And some students will need a hell of a lot more feedback than others. I'm in the don't tell me what to do unless I'm screwing up camp. Others are in the I need to know that I'm doing everything right camp. Neither is better, just different.
 

turbojet28

Well-Known Member
I would pretty much agree with what everyone has said so far. I would like to expand a little on the "know what your students have done" idea. I would say that you should know what your students are studying with (if they are doing their ground stuff on their own) and where they are before each lesson, to make sure that they know everything they need to know. Also, personally, I like it when my instructor lets me learn things by doing things worng (safely, of course) and then explaining what happend to me afterwards. Makes me learn well.

Also, I would make sure that you have a post flight brief and go over strengths, weaknesses, and give suggestions on how to fix some of those things or make them even better. Then I would make sure that the student knows what is coming on the next lesson.
 

C650CPT

Well-Known Member
When I was an active instructor I asked my student to critique me, my favorite response was this:

Q: What did you like about my training?
A: You made me think.

Q: What didn't you like about my training?
A: You made me think.

Morale: There is a time to probe a student and expect good answers and then there are times to leave a student alone in his thoughts and learning process to disover and assimulate things on his own. This was a hard critique on me in that I needed to learn to relax and not fill every second with questions and answers.
 

johnbail

New Member
I never liked the fifty things on a approach being hollered at me. In my mind I am saying I know I am not flying this right that is why I am paying you to show me. If I want some one to shout thing at me I do not know how to do I would just listen to ATC
 

naunga

New Member
You know what's interesting about that comment is that I think whether or not your CFI barks at from crosswind to final you always find that you fly better when you solo that when you're dual.

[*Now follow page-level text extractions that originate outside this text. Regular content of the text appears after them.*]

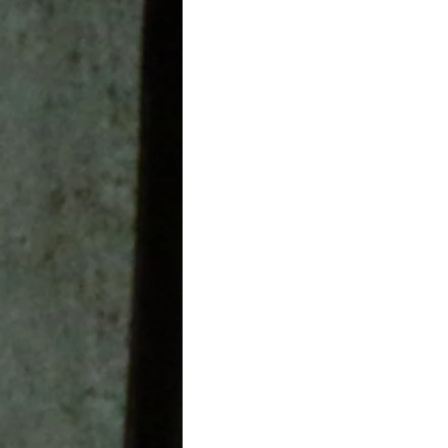
Leadership In Education
aviation
Healthcare Indu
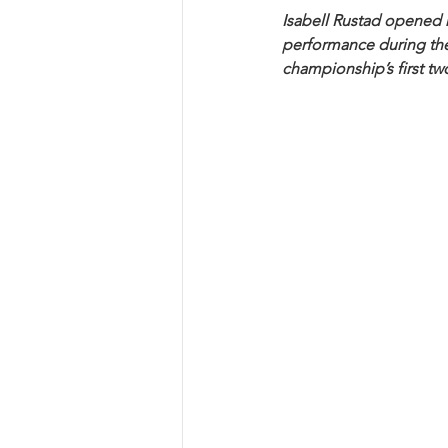
Isabell Rustad opened 
performance during the
championship’s first two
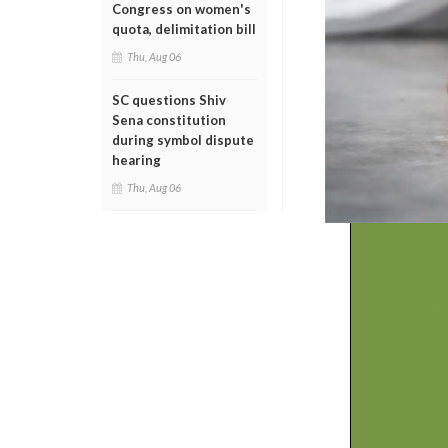
Congress on women's
quota, delimitation bill
Thu, Aug 06
SC questions Shiv
Sena constitution
during symbol dispute
hearing
Thu, Aug 06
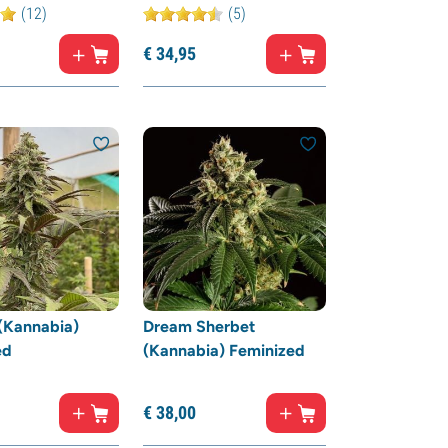
(12)
(5)
€
34,
95
(Kannabia)
Dream Sherbet
ed
(Kannabia) Feminized
€
38,
00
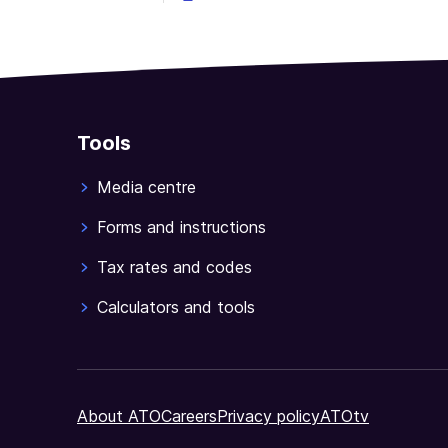
Tools
Media centre
Forms and instructions
Tax rates and codes
Calculators and tools
About ATO
Careers
Privacy policy
ATOtv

I made my best landing to date on my first solo. Just me talking, and remembering what he told me.

Turns out I actually did learn something. Of course once he's back in the plane my landing will suck for sure.

Oh well.

Naunga
 

Bryan

New Member
I agree with turbojet about letting things go wrong (to a point). During my Inst. my instructor was great. He let me totally get screwed up on a hold or something before saying anything. If he corrected my every move I wouldn't have figured it out as fast because I would go home and just study what the heck I did wrong and how to fix it.
 

giants_fan

New Member
Nobody's really mentioning it, but the thing that turned me off the most was bad odors.

I'm talking about bad breath, reeking of cigarettes, and/or just general BO.

There is one guy I flew with at MAPD (I bet you Missed Approach knows who he is) who had ALL THREE.

We wanted to buy him a toothbrush and a bar of Dial for our graduation present!
 

Phoenix_Son

New Member
I'd guess it's important to be aware that students learn differently. Be willing to rephrase things, and to present/demonstrate concepts in different ways.
Also, it seems like students have one main instructor, and don't get exposed to multiple instructors' input often enough. I remember in music school (for piano, my primary instrument), you'd have two or three lessons per semester from the 'other' piano faculty members, plus a half-dozen master classes each semester where all the students attended a guest artist's performance and lecture. And then there were the studios. Every other week, each instructor got all his/her students together to have them play through what they've been working on for one another. The students often gave one another better feedback than the instructors could, and many ended up discovering their own bad playing habits in the process.
I don't know if anything like that is done during flight training - but I do know it's a highly effective teaching model. Are there any elements of it that could work with flight students? Post your ideas!
 

DrBenny

New Member
Good post. I am a college prof and studio cello teacher, and have 20 years of teaching experience, so I have a few of thoughts on the topic.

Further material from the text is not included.